Optimization: Adjust Column Order
Place the c2 column in the first field position so that the prefix index covers the business filter condition:
CREATE TABLE `t1` (
`c2` VARCHAR(10) NULL,
`c1` VARCHAR(10) NULL
) ENGINE=OLAP
DUPLICATE KEY(`c2`)
DISTRIBUTED BY HASH(`c1`) BUCKETS 10
PROPERTIES (
"replication_allocation" = "tag.location.default: 1"
);
When defining the schema column order, refer to the high-frequency, high-priority columns used in business query filters to fully leverage the acceleration capability of the Doris prefix index.
Case 2: Use Inverted Indexes to Accelerate Queries
Applicable Scenarios
Doris supports inverted indexes as secondary indexes, used to accelerate the following business scenarios:
- Full-text retrieval on text-type fields;
- Equality queries on string, numeric, or datetime fields;
- Range queries on string, numeric, or datetime fields.
Advantages
The creation and management of inverted indexes are independent: business performance can be conveniently optimized without affecting the original table schema and without re-importing table data.
For typical use cases, syntax, and examples, refer to Inverted Index. This section does not repeat them.
When the original table structure and Key definitions are inconvenient to optimize, or when the cost of re-importing data is high, inverted indexes provide a flexible acceleration option for optimizing business execution performance.
Index Selection Comparison
| Index type | Applicable queries | Requires table rebuild | Requires data re-import | Typical field types |
|---|---|---|---|---|
| Prefix index | Equality, range, prefix matching | Yes (adjust Key) | Yes | Key columns sorted in front |
| ZoneMap index | Range filtering | No (automatic) | No | All columns |
| Inverted index | Full-text retrieval, equality, range | No | No | String, numeric, datetime |
| Bloomfilter index | High-cardinality equality filter | No | No (takes effect incrementally) | String, numeric |
| N-Gram Bloomfilter | LIKE fuzzy matching | No | No (takes effect incrementally) | String |
| Bitmap index | Low-cardinality equality filter | No | No (takes effect incrementally) | Enumeration fields |
FAQ and Common Issues
Q1: Why are my queries still slow after creating an index?
Possible reasons:
- The query condition does not hit any indexed column;
- The Key column order does not match the filter condition, so the prefix index does not take effect;
- The data volume is small, and the index does not bring noticeable benefit;
- The index has not yet taken effect on historical data (some secondary indexes only take effect immediately on newly written data).

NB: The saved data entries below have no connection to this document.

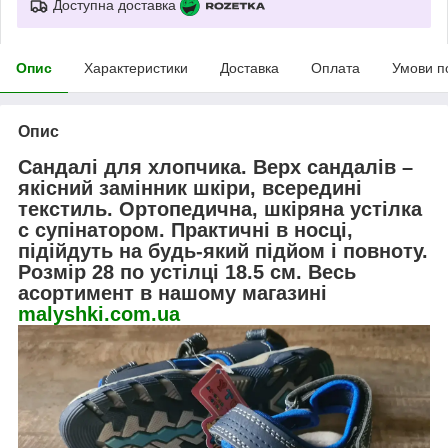
Доступна доставка
Опис
Характеристики
Доставка
Оплата
Умови п
Опис
Сандалі для хлопчика. Верх сандалів –
якісний замінник шкіри, всередині
текстиль. Ортопедична, шкіряна устілка
с супінатором. Практичні в носці,
підійдуть на будь-який підйом і повноту.
Розмір 28 по устілці 18.5 см. Весь
асортимент в нашому магазині
malyshki.com.ua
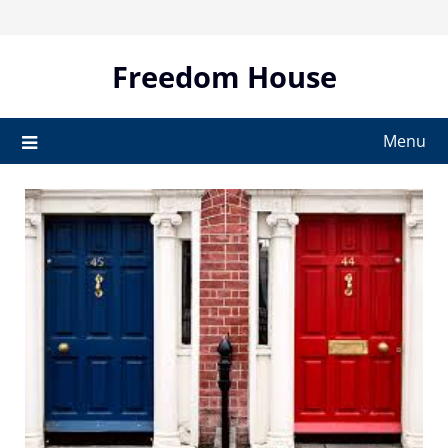
Skip
to
content
Freedom House
Menu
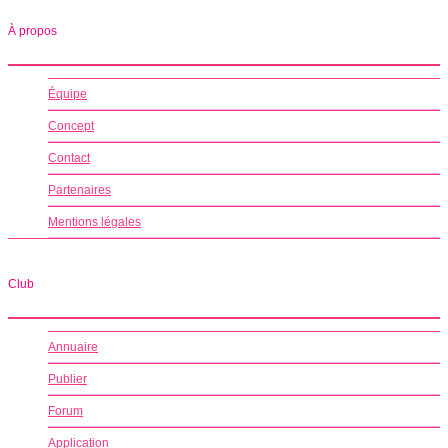
À propos
Équipe
Concept
Contact
Partenaires
Mentions légales
Club
Annuaire
Publier
Forum
Application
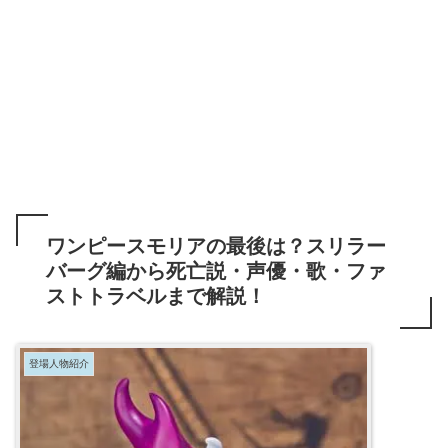
ワンピースモリアの最後は？スリラー
バーグ編から死亡説・声優・歌・ファ
ストトラベルまで解説！
登場人物紹介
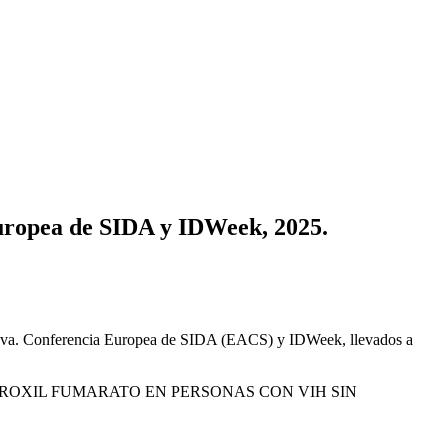
Europea de SIDA y IDWeek, 2025.
 20va. Conferencia Europea de SIDA (EACS) y IDWeek, llevados a
PROXIL FUMARATO EN PERSONAS CON VIH SIN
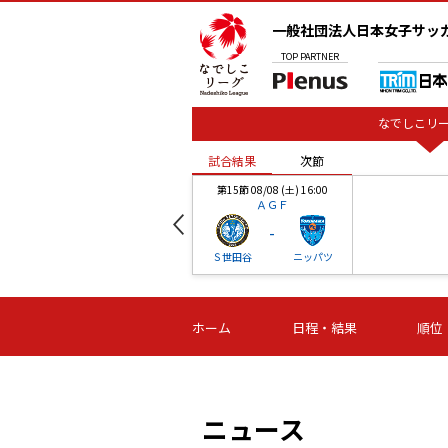
一般社団法人日本女子サッ
TOP
PARTNER
なでしこリー
試合結果
次節
00
第15節 08/08 (土) 16:00
ＡＧＦ
-
ベル
Ｓ世田谷
ニッパツ
試合結果
次節
00
第16節 09/06 (日) 15:00
第16節 09/05 (土) 15:00
第16節 09/05 (
ホーム
日程・結果
順位
津山
ニッパツ
石人の
-
-
-
体大
湯郷ベル
オルカ
ニッパツ
名古屋
静岡
ニュース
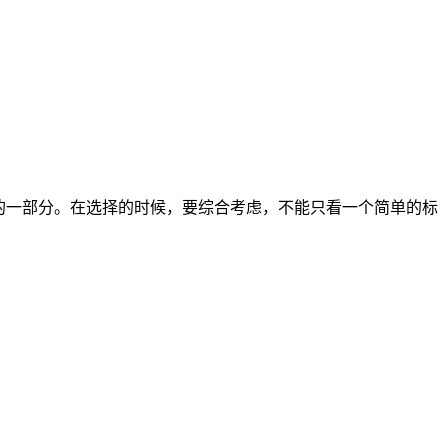
校的一部分。在选择的时候，要综合考虑，不能只看一个简单的标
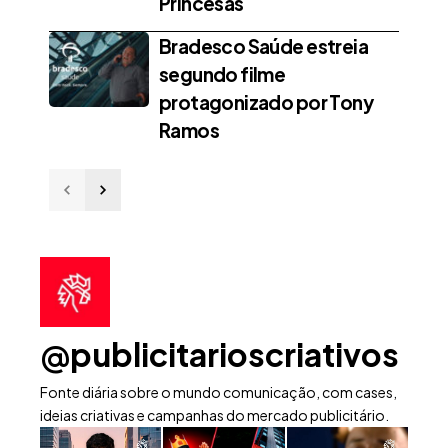
Princesas
Bradesco Saúde estreia
segundo filme
protagonizado por Tony
Ramos
@publicitarioscriativos
Fonte diária sobre o mundo comunicação, com cases,
ideias criativas e campanhas do mercado publicitário.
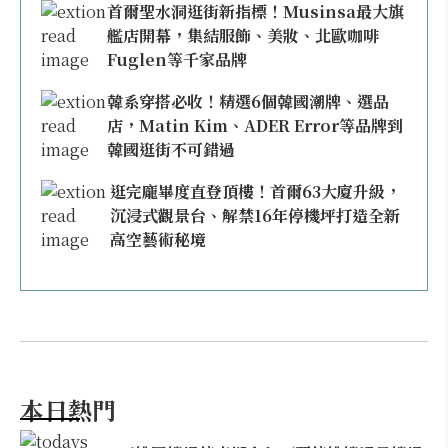
首爾聖水洞逛街新指標！Musinsa最大旗
艦店開幕，集結服飾、美妝、北歐咖啡
Fuglen等千家品牌
韓系穿搭必收！精選6個韓國潮牌、選品
店，Matin Kim、ADER Error等品牌到
韓國逛街不可錯過
逛完龐畢度直登頂樓！首爾63大廈升級，
沉浸式觀景台、解禁16年停機坪打造全新
高空藝術秘境
本日熱門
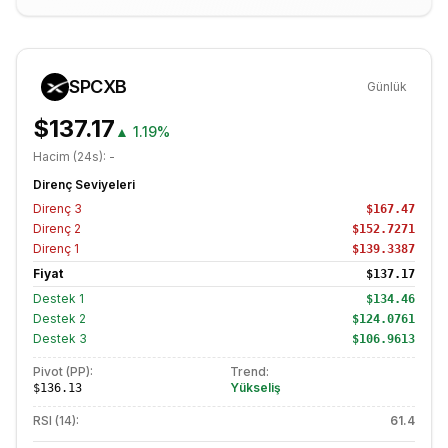
SPCXB
Günlük
$137.17
▲
1.19%
Hacim (24s):
-
Direnç Seviyeleri
Direnç
3
$167.47
Direnç
2
$152.7271
Direnç
1
$139.3387
Fiyat
$137.17
Destek
1
$134.46
Destek
2
$124.0761
Destek
3
$106.9613
Pivot (PP):
Trend:
Yükseliş
$136.13
RSI (14):
61.4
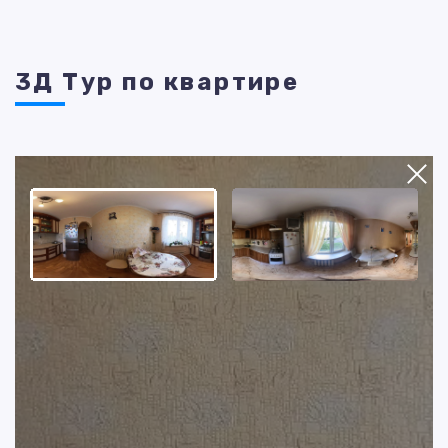
3Д Тур по квартире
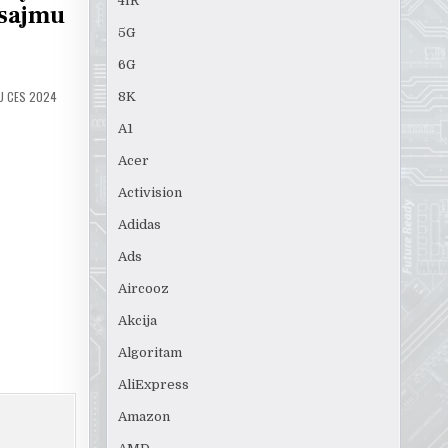
4IR
 sajmu
5G
6G
U CES 2024
8K
A1
Acer
Activision
Adidas
Ads
Aircooz
Akcija
Algoritam
AliExpress
Amazon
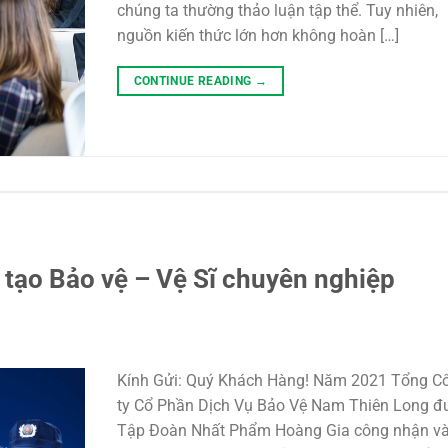
chúng ta thường thảo luận tập thể. Tuy nhiên,
nguồn kiến thức lớn hơn không hoàn […]
CONTINUE READING
→
tạo Bảo vệ – Vệ Sĩ chuyên nghiệp
Kính Gửi: Quý Khách Hàng! Năm 2021 Tổng C
ty Cổ Phần Dịch Vụ Bảo Vệ Nam Thiên Long đ
Tập Đoàn Nhất Phẩm Hoàng Gia công nhận v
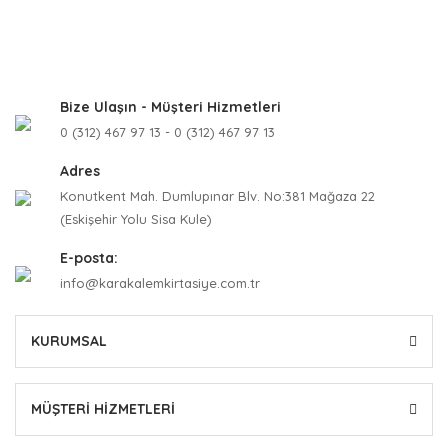
Bize Ulaşın - Müşteri Hizmetleri
0 (312) 467 97 13 - 0 (312) 467 97 13
Adres
Konutkent Mah. Dumlupınar Blv. No:381 Mağaza 22
(Eskişehir Yolu Sisa Kule)
E-posta:
info@karakalemkirtasiye.com.tr
KURUMSAL
MÜŞTERİ HİZMETLERİ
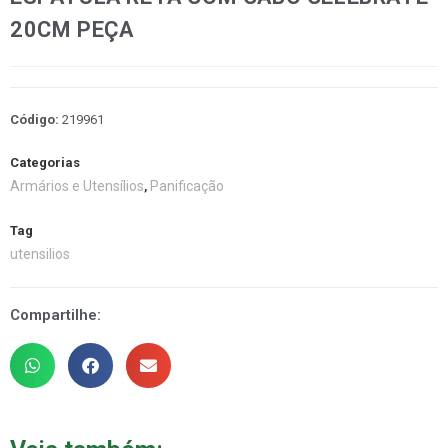
20CM PEÇA
Código:
219961
Categorias
Armários e Utensílios
Panificação
,
Tag
utensilios
Compartilhe:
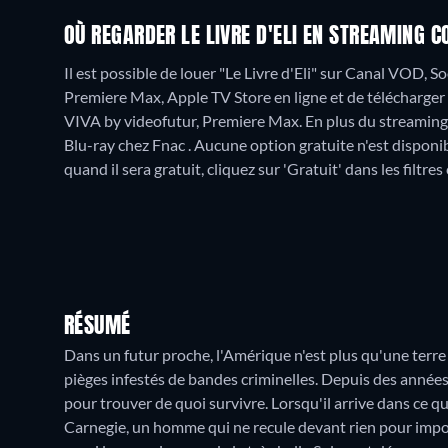
OÙ REGARDER LE LIVRE D'ELI EN STREAMING C
Il est possible de louer "Le Livre d'Eli" sur Canal VOD,
Premiere Max, Apple TV Store en ligne et de télécharg
VIVA by videofutur, Premiere Max.
En plus du streaming
Blu-ray chez Fnac .
Aucune option gratuite n'est disponib
quand il sera gratuit, cliquez sur 'Gratuit' dans les filtre
RÉSUMÉ
Dans un futur proche, l'Amérique n'est plus qu'une terre 
pièges infestés de bandes criminelles. Depuis des années,
pour trouver de quoi survivre. Lorsqu'il arrive dans ce qui
Carnegie, un homme qui ne recule devant rien pour impose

Q2: Does the prefix index need to be created manually?
No. At table creation, Doris automatically takes the first 36 bytes of the Key columns as the prefix index. To make the prefix index effective, place high-frequency business filter fields at the front of the Key columns.
Q3: How to choose between an inverted index and a Bloomfilter index?
- Full-text retrieval, fuzzy matching, range queries: prefer inverted indexes;
- Exact equality queries on high-cardinality fields: choose Bloomfilter indexes for lower overhead.
Q4: Does adjusting the Key column order require rebuilding the table?
Yes. Key column order is part of the table schema definition; after adjustment, you must rebuild the table and re-import the data.
Summary
In schema tuning, index optimization is as important as table-level schema optimization. Doris provides multiple index types:
- Built-in indexes: prefix index, ZoneMap index;
- Secondary indexes: inverted index, Bloomfilter, N-Gram Bloomfilter, Bitmap.
Using these indexes appropriately can significantly improve business query and analysis speed across multiple scenarios. It is recommended to first evaluate the high-frequency business filter fields, then choose the appropriate index type based on factors such as whether the table can be rebuilt and the data volume.